Page layout parsing data >>
------------------------------

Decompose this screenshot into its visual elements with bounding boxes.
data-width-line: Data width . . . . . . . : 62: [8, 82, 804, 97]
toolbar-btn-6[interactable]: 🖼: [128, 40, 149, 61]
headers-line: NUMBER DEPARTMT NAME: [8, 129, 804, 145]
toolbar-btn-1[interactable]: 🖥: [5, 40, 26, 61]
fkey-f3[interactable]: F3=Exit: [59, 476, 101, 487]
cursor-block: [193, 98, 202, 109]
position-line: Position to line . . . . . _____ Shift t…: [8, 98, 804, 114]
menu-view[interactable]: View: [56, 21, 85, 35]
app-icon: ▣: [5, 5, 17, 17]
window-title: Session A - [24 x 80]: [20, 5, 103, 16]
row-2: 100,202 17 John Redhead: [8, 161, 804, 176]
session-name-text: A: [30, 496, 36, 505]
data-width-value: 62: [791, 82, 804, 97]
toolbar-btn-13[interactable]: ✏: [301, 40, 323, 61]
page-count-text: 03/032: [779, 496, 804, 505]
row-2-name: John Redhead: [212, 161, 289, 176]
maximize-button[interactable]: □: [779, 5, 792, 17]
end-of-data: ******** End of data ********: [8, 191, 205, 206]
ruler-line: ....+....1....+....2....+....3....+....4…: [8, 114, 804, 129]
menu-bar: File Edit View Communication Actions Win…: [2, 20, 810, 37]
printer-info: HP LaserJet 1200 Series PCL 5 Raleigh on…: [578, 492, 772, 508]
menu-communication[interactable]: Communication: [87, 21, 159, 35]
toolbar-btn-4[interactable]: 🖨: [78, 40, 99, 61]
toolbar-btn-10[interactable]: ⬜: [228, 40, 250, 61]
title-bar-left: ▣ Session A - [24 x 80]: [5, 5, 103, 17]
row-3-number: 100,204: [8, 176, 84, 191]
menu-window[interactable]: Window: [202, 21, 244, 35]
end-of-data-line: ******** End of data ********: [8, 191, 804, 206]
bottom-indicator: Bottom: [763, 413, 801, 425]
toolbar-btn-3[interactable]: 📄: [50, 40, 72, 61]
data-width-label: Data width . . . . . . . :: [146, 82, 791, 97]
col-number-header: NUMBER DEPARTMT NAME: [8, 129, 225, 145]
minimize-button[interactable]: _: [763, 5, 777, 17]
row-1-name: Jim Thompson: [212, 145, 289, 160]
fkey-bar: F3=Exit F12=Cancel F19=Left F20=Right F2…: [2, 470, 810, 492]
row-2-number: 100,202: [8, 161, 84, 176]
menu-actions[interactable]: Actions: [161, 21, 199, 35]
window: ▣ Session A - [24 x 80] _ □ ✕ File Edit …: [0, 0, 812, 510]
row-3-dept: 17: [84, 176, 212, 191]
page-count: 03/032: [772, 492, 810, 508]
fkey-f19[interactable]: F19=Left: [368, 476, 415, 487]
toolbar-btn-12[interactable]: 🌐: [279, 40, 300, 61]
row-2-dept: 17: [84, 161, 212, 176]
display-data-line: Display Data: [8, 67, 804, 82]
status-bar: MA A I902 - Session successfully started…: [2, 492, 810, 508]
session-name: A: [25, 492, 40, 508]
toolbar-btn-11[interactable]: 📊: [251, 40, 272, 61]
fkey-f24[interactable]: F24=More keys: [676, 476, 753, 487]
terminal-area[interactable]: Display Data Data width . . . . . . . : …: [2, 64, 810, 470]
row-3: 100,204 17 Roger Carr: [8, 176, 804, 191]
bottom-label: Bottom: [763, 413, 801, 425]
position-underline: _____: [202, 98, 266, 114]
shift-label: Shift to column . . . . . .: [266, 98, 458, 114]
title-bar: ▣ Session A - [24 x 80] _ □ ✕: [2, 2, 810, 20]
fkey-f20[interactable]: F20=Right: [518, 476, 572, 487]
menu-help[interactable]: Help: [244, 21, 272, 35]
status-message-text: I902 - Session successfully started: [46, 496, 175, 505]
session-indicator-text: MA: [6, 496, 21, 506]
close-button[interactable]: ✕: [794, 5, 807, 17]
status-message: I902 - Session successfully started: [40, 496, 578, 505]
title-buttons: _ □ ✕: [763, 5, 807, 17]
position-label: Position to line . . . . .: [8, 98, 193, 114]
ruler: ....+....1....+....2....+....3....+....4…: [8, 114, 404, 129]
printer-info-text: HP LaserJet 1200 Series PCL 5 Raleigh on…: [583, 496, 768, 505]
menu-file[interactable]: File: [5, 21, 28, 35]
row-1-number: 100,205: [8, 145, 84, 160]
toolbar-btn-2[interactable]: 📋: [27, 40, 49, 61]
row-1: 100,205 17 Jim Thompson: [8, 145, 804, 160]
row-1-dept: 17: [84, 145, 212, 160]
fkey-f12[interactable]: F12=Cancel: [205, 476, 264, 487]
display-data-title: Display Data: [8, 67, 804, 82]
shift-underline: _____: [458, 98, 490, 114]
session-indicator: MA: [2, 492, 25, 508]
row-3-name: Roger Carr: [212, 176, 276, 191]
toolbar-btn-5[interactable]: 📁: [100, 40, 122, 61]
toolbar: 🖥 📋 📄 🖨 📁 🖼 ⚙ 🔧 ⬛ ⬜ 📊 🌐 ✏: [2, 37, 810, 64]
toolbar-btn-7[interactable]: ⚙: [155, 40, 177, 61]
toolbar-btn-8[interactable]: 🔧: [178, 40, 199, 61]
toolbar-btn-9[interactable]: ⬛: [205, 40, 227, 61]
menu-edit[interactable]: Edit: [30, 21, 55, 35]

------------------------------

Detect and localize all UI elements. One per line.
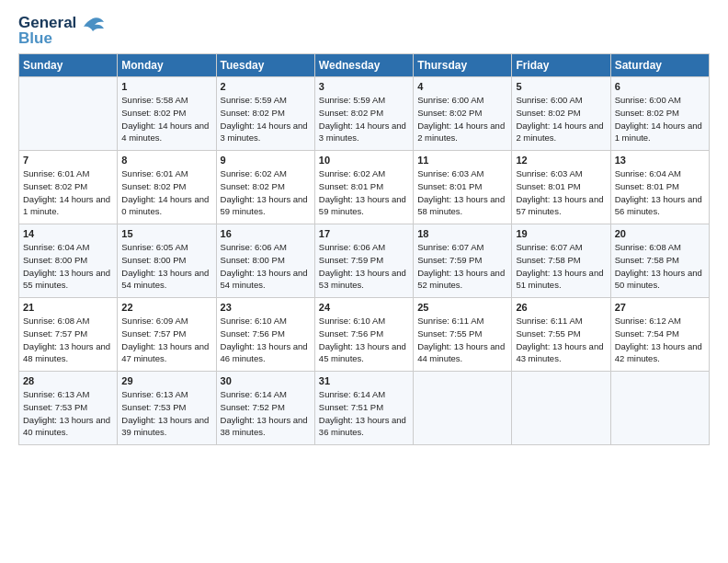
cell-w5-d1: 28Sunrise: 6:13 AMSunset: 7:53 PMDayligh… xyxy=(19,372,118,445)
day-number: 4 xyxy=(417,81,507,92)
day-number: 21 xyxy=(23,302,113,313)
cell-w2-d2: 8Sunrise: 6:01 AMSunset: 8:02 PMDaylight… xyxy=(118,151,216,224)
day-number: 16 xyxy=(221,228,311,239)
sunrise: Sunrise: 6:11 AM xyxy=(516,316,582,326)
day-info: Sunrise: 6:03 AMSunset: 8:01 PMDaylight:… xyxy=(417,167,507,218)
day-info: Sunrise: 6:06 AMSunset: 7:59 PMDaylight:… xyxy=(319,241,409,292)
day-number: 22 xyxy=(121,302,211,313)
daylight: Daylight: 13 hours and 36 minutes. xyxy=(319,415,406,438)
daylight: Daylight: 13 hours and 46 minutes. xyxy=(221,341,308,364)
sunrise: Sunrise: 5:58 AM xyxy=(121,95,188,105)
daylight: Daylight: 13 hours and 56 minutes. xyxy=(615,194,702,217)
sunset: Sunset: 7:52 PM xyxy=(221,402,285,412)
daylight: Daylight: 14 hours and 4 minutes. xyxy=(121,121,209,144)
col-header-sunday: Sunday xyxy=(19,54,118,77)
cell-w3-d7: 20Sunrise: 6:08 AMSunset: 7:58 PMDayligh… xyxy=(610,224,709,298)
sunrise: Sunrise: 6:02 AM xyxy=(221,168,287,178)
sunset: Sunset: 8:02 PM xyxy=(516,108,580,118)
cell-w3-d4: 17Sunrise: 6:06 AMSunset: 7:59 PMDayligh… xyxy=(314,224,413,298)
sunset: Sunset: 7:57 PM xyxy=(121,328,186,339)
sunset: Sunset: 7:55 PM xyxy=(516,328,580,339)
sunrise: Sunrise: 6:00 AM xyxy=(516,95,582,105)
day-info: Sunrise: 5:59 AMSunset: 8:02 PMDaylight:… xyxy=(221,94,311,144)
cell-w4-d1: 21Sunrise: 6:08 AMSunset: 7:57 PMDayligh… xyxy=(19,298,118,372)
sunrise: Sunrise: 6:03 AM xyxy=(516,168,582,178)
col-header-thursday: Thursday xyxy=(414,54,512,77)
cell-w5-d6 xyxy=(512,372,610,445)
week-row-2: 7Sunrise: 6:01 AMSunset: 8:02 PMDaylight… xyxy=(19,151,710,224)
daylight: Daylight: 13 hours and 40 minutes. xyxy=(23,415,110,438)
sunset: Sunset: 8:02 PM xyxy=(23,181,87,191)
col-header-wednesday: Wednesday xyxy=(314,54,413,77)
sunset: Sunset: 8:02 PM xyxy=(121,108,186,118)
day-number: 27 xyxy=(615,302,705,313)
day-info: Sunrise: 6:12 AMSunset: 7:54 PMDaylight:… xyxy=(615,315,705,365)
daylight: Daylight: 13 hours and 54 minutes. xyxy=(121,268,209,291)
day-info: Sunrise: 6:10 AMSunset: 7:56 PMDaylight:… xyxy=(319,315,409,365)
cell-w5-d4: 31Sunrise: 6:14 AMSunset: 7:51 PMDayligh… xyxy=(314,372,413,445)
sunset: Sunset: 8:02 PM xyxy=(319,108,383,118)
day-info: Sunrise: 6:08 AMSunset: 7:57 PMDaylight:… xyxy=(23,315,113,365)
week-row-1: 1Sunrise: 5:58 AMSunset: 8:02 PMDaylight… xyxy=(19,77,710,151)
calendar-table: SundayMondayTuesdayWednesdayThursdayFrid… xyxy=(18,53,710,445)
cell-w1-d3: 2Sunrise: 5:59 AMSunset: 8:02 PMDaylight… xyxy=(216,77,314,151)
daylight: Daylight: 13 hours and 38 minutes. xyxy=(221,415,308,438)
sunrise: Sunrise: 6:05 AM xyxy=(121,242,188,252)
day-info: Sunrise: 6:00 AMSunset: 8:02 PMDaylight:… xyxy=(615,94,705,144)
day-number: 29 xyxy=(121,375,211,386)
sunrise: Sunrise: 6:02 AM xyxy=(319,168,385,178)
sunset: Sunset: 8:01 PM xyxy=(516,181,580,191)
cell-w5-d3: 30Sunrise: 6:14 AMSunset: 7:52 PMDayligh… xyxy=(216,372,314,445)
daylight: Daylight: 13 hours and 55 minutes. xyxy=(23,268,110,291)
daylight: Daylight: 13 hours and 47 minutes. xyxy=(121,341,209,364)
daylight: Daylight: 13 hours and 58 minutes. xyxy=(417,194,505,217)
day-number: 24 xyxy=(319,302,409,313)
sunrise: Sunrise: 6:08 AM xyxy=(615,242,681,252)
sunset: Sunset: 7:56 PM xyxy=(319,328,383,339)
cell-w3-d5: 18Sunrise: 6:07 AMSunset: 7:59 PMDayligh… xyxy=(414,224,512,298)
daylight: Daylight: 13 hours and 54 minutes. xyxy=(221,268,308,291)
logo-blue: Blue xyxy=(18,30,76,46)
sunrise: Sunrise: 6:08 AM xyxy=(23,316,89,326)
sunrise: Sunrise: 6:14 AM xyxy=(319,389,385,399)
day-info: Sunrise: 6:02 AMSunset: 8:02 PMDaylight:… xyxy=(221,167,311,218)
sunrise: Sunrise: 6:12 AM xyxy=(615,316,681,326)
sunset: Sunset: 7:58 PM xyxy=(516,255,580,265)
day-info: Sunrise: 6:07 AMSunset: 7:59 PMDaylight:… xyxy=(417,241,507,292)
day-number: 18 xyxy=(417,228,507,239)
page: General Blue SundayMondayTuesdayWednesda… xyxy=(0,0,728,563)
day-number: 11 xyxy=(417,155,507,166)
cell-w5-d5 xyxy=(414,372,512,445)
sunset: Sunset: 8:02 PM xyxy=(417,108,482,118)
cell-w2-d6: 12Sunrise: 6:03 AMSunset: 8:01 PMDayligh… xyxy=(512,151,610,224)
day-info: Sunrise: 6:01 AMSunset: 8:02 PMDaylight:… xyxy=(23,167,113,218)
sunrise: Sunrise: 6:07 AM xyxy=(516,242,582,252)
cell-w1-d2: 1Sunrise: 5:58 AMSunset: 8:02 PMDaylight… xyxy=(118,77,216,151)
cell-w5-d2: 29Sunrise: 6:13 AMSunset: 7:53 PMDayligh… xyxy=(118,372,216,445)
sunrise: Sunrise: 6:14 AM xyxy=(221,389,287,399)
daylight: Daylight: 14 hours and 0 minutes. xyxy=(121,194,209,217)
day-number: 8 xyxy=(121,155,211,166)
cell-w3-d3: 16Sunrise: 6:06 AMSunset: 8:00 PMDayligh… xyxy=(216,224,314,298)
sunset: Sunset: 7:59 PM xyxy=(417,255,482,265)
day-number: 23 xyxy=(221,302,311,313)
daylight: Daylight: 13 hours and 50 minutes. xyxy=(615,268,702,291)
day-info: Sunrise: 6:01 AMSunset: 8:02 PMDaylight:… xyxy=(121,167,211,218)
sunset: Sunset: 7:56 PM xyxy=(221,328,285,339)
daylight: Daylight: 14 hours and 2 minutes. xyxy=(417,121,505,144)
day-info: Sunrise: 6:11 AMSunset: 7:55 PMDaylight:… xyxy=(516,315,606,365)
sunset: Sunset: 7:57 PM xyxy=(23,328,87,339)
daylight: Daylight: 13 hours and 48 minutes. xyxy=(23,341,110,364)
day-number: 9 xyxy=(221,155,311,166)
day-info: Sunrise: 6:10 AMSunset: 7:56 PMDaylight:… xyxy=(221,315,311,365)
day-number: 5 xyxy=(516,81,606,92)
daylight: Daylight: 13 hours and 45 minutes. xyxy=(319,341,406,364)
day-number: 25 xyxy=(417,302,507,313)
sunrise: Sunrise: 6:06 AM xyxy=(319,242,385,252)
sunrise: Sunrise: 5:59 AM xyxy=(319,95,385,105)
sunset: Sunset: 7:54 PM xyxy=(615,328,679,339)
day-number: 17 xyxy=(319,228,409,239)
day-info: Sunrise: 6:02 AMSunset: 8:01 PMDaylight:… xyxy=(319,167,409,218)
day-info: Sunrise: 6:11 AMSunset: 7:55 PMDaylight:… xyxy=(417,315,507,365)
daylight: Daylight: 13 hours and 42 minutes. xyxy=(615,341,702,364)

------------------------------

Once you have counted the lines of the records holding the string "Redhead", state that number with no other words.

2